Autoconsommation, bi-résidence… les tendances qui émergent ou à surveiller
Parmi les tendances qui émergent et à conforter, l’étude note « le développement spectaculaire de l’autoconsommation énergétique », avec 150 000 nouvelles installations photovoltaïques chez les particuliers dans les six mois qui ont suivi la fin du Covid-19 (contre 100 000 entre 2016 et 2020). Les réflexions sur la réversibilité des bâtiments – c’est-à-dire les différents usages d’un même espace, par exemple la transformation de bureaux en logements – en lien avec la modification des usages se sont également accélérées. À rebours de ces signaux favorables pour la transition écologique des bâtiments, d’autres sont à surveiller comme le phénomène de bi-résidence parfois rendu possible par le télétravail. Au moment du Covid-19, les ventes de résidence secondaires ont connu une hausse très nette, or une partie de ces biens sont anciens et très consommateurs en chauffage ; à cela s’ajoutent les consommations énergétiques liées aux déplacements entre deux lieux de vie, parfois sur de longues distances. C’est encore marginal mais l’étude préconise de surveiller cette tendance, qui pourrait devenir préoccupante si elle se développe.

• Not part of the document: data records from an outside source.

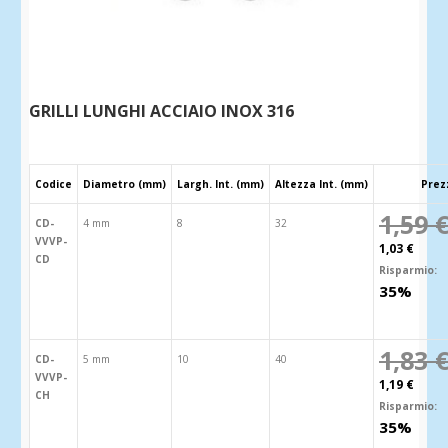
GRILLI LUNGHI ACCIAIO INOX 316
Codice
Diametro (mm)
Largh. Int. (mm)
Altezza Int. (mm)
Prez
1,59 
CD-
4 mm
8
32
VVVP-
1,03 €
CD
Risparmio:
35%
1,83 
CD-
5 mm
10
40
VVVP-
1,19 €
CH
Risparmio:
35%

Quelles sont les prochaines étapes ?
Sur la base des enseignements de l’étude, l’ADEME a émis des recommandations à l’attention des décideurs publics et privés, afin d’appuyer la mise en œuvre de la transition écologique dans le secteur du bâtiment et de l’immobilier. L’étude a qualifié les opportunités dans ce domaine, tout en identifiant les menaces. « J’invite les professionnels à consulter cette étude, qui est un panorama extrêmement complet de toutes les tendances du secteur. » conclut Cécile Gracy.